Jeff Hanley, manager of the Constellation Program that is developing the Orion, its Ares I crew launch vehicle and the follow-on lunar vehicles, told Aviation Week on April 22 that the Orion design is within "plus or minus a couple of hundred pounds" of the 21,000-pound maximum for the command module set by a requirement to land safely with only two of the three main parachutes deployed.

"Right now we're studying and really on the verge of deciding that we're going to start with four," Hanley said. "That gives us a common lunar and ISS version, but we've sized the system and have a design for six, so we'll grow our capability as we need it."

Hanley said the design change has been developed in consultation with the ISS program, which plans to double the station crew size from three to six by the end of next month. The station could sustain the larger crew size with a four-seat Orion because "our Russian partners are always going to fly Soyuz or something derivative to that, so we'll have the full coverage of being able to get the crew off the station in a pinch on the Soyuz and in the Orion." Presently one three-seat Soyuz capsule is kept at the ISS at all times as a crew lifeboat, and a second will be added to accommodate the larger crew.

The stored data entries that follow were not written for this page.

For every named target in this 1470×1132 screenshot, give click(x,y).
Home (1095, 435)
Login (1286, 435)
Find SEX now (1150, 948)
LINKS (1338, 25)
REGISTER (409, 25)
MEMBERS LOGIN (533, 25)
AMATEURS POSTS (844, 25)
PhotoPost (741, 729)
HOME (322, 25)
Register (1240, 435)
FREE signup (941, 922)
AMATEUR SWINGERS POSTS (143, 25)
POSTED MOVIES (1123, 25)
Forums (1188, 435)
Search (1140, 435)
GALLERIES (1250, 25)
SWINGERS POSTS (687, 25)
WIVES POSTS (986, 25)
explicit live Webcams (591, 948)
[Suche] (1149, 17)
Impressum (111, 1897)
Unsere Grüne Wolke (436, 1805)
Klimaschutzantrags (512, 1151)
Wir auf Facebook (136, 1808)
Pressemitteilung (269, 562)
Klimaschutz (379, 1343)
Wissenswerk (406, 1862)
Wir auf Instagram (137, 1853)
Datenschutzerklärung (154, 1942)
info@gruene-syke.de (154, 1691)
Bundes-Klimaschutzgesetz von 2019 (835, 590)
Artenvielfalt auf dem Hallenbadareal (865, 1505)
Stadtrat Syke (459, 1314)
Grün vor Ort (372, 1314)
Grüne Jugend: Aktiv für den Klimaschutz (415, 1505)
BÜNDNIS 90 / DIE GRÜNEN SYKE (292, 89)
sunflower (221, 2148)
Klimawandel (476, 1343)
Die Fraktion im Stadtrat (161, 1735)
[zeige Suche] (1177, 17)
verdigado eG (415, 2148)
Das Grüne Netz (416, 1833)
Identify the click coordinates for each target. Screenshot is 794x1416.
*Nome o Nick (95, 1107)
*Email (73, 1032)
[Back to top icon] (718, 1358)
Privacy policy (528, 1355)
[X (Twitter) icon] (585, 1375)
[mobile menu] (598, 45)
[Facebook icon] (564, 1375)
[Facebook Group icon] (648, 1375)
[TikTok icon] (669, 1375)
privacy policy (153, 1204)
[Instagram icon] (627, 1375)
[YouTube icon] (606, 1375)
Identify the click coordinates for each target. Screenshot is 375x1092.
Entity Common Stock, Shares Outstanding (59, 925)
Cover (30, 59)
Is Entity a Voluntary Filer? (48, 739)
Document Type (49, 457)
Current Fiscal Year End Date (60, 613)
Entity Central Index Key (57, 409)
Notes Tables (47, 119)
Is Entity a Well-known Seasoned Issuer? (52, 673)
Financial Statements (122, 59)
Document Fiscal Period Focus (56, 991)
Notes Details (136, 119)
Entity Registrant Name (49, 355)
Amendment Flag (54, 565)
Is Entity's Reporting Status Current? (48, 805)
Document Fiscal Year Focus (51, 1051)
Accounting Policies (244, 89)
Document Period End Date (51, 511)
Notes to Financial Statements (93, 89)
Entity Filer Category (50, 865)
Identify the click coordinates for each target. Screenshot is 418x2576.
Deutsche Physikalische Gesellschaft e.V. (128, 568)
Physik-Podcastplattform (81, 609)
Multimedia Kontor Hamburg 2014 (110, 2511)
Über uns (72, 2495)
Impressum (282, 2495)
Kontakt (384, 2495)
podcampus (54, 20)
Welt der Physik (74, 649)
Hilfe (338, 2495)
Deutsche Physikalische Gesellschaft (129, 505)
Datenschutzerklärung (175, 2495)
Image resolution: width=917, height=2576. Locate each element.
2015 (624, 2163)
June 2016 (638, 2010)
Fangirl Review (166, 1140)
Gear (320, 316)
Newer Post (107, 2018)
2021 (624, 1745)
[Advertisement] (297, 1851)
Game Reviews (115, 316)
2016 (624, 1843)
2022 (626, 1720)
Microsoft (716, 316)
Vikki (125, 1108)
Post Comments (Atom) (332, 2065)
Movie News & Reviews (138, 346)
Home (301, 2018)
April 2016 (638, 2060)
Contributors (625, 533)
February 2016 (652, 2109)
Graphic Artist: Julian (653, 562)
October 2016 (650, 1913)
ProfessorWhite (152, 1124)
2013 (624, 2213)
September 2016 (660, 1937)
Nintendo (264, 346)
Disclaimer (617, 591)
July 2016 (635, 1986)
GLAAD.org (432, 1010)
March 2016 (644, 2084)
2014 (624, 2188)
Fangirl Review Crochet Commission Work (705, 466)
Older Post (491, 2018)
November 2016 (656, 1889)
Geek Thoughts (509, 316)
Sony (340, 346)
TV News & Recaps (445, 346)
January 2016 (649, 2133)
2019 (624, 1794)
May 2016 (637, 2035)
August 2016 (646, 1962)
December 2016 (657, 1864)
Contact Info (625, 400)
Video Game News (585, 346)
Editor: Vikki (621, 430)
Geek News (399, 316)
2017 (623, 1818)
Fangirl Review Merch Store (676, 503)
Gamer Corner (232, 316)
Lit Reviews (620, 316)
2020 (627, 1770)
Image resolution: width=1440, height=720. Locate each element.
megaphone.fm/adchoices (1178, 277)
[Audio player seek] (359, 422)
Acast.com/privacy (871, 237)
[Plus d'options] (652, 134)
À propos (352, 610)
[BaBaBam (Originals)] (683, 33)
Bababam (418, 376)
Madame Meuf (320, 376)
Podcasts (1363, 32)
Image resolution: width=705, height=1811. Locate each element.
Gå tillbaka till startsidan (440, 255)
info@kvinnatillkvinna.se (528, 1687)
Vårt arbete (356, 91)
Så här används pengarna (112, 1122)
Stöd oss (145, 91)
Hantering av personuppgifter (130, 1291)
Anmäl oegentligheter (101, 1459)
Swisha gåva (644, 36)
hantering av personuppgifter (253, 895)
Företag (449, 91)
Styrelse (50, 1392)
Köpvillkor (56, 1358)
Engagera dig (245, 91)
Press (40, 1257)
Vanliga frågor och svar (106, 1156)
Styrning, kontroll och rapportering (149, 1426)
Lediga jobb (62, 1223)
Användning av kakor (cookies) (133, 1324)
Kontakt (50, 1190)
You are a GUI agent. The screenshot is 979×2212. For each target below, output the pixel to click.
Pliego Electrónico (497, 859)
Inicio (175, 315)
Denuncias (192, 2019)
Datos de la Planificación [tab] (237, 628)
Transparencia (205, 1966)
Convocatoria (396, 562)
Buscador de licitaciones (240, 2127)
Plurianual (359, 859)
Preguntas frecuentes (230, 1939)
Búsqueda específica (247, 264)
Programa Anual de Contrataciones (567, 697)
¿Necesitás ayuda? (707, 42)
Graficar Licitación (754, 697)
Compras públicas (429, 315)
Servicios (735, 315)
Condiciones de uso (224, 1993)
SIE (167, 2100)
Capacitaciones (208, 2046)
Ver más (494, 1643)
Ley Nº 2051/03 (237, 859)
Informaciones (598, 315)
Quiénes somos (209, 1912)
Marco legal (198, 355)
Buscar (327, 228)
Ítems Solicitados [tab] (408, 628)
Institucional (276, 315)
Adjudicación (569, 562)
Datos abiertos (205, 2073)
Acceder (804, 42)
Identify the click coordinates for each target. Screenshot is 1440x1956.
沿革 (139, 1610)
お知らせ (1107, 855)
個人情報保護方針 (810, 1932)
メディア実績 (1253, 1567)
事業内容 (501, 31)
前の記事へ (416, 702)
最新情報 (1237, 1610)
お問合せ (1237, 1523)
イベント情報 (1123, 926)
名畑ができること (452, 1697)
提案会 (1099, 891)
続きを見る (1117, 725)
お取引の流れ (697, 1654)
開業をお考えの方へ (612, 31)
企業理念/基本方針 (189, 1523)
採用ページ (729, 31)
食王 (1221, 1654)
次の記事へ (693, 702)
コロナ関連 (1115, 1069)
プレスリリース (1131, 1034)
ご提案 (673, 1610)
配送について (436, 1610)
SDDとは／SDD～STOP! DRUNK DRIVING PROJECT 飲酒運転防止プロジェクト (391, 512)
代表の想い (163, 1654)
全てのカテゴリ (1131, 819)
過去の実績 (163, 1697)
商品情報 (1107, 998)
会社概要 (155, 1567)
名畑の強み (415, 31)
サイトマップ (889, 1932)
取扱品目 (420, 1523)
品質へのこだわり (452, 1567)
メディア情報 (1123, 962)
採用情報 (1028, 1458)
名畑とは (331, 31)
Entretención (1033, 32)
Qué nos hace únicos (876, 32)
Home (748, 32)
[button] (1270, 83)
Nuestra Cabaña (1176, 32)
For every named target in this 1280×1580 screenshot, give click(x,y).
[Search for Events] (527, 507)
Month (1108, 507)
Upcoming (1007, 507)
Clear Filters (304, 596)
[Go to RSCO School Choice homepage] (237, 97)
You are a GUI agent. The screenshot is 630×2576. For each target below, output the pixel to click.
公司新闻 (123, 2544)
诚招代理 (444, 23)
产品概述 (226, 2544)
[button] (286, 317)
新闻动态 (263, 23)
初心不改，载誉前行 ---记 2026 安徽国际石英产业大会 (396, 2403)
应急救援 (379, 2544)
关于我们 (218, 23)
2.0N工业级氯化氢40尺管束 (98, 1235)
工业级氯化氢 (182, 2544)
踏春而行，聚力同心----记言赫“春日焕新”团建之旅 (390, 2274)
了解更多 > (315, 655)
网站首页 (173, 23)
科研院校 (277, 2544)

Orion consists of a launch abort system that is jettisoned after ascent, a service module that stays with the vehicle until shortly before re-entry, and the command module where the crew rides during ascent, re-entry and en route to the ISS in the initial version. Hanley said the command module weight problem has persisted "for quite a while" as the Orion project has refined its design, but does not include 12-15 percent in growth margin still held against the day prime contractor Lockheed Martin starts bending metal on flight hardware.

"We're going to have the Orion preliminary design review in August," he said. "We'll review where we stand with all of that, and the amount of margin we're still holding back. We're flirting with that limit, but still protecting mass growth allowance and project manager's reserve.

"That reserve is meant to deal with the uncertainties with the design that remain because we don't have actual hardware weights yet; we have hardware predicted weights."

By designing to a four-seat IOC, Hanley said, "that gives us a good amount of early relief while we go and learn about the way the system's really going to perform in the early flights."